Curiously enough, there don't seem to have been any repercussions to speak of about that old fool Ironside59 taking the title of "Lord Ironside of Archangel". It really was an atrocious piece of impudence, a thing to protest against whatever one's opinion of the Russian regime.
59. Field Marshal Lord Ironside (1880-1959), Chief of the Imperial General Staff 1939-40, Head of the Home Defence Forces 1940. In 1918 Ironside was Commander-in-Chief of the Allied Forces against the Bolsheviks at Archangel which led him to choose "of Archangel" as the title of his peerage.
1 March
The B.s, who only came up to London a few weeks ago and have seen nothing of the blitz, say that they find Londoners very much changed, everyone very hysterical, talking in much louder tones, etc. etc.

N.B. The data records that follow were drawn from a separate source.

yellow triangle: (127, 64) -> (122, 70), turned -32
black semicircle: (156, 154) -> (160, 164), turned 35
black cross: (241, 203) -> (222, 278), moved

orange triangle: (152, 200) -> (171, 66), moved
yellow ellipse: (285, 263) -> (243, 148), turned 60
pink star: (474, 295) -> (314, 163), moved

If this is so, it is something that happens gradually and that one does not notice while in the middle of it, as with the growth of a child. The only change I have definitely noticed since the air raids began is that people are much more ready to speak to strangers in the street. . . . . The Tube stations don't now stink to any extent, the new metal bunks are quite good, and the people one sees there are reasonably well found as to bedding and seem contented and normal in all ways -- but this is just what disquiets me. What is one to think of people who go on living this sub-human life night after night for months, including periods of a week or more when no aeroplane has come near London?. . . . It is appalling to see children still in all the Tube stations, taking it all for granted and having great fun riding rou
nd and round the Inner Circle. A little while back D.J. was coming to London from Cheltenham, and in the train was a young woman with her two children who had been evacutated to somewhere in the West Country and whom she was now bringing back. As the train neared London an air raid began and the woman spent the rest of the journey in tears. What had decided her to come back was the fact that at that time there had been no raid on London for a week or more, and so she had concluded that "it was all right now". What is one to think of the mentality of such people?
3 March
Last night with G. to see the shelter in the crypt under Greenwich church. The usual wooden and sacking bunks, dirty (no doubt also lousy when it gets warmer), ill-lighted and smelly, but not on this particular night very crowded. The crypt is simply a system of narrow passages running between vaults on which are the names of the families buried in them, the most recent being about 1800. . . . . G. and the others insisted that I had not seen it at its worst, because on nights when it is crowded (about 250 people) the stench is said to be almost insupportable. I stuck to it, however, though none of the others would agree with me, that it is far worse for children to be playing about among vaults full of corpses than that they should have to put up with a certain amount of living human smell.